MATERIAL FOR THIS EXERCISE —
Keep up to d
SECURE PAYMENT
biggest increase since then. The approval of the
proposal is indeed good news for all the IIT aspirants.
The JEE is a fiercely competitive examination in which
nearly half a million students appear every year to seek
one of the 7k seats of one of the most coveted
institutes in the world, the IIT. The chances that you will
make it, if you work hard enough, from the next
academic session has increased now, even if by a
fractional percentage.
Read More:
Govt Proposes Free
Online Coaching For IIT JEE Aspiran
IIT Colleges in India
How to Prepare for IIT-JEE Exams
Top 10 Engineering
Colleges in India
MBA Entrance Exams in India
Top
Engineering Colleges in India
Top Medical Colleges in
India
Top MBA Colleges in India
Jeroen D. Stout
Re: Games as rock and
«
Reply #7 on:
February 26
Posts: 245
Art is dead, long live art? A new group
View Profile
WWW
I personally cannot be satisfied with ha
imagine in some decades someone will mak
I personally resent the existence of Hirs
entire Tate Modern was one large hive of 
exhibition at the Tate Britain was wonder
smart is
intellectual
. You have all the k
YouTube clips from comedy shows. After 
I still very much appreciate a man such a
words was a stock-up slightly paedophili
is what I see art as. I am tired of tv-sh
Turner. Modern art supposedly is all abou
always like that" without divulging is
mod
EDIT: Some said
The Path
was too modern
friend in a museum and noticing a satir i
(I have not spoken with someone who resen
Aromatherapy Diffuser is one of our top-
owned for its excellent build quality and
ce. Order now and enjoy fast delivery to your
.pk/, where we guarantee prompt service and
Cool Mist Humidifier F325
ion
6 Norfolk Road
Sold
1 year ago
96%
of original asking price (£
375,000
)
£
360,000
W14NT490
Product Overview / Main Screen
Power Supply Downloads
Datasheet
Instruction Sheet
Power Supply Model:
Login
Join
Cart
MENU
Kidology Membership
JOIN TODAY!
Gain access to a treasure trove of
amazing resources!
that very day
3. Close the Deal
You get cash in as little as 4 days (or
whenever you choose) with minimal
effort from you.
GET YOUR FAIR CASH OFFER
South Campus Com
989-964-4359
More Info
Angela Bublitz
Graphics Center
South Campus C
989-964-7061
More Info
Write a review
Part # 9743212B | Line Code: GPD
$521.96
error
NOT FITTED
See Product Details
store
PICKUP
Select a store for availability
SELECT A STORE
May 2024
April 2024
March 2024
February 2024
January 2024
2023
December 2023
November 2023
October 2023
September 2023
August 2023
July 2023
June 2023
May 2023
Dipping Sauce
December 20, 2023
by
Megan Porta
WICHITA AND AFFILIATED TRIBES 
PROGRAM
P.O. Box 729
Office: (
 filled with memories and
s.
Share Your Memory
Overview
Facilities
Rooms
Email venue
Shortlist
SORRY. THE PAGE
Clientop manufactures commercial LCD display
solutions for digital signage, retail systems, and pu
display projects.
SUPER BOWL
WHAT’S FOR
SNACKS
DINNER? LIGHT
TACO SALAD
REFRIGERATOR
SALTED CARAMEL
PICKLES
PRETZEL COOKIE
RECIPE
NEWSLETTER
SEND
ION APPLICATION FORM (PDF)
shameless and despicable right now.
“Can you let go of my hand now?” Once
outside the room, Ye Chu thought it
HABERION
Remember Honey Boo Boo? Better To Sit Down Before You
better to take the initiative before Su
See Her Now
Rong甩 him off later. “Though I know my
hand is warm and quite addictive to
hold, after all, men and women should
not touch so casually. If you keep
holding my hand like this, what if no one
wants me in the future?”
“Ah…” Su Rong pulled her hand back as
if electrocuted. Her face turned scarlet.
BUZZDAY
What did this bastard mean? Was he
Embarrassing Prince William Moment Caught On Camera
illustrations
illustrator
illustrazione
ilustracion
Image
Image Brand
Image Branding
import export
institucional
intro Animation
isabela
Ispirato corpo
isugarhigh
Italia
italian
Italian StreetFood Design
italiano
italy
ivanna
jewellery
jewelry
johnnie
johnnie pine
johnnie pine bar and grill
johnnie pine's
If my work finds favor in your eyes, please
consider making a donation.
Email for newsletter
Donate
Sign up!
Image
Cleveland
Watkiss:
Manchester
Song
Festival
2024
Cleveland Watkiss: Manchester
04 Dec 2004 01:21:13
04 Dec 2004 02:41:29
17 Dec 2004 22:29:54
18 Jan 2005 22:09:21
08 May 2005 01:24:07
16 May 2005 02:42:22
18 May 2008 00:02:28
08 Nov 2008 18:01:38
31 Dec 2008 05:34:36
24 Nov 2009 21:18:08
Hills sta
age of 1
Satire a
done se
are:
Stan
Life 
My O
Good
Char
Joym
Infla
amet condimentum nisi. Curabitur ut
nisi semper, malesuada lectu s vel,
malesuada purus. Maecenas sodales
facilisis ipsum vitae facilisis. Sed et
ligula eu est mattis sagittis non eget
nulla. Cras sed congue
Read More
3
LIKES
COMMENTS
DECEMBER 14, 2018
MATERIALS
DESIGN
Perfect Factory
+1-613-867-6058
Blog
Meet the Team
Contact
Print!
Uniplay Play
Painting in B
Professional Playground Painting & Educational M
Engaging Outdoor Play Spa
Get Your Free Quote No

WORK REQUIRED —
Going through the entries, return every line holding the word "personally".

WRITTEN SOLUTION —
I personally cannot be satisfied with ha
I personally resent the existence of Hirs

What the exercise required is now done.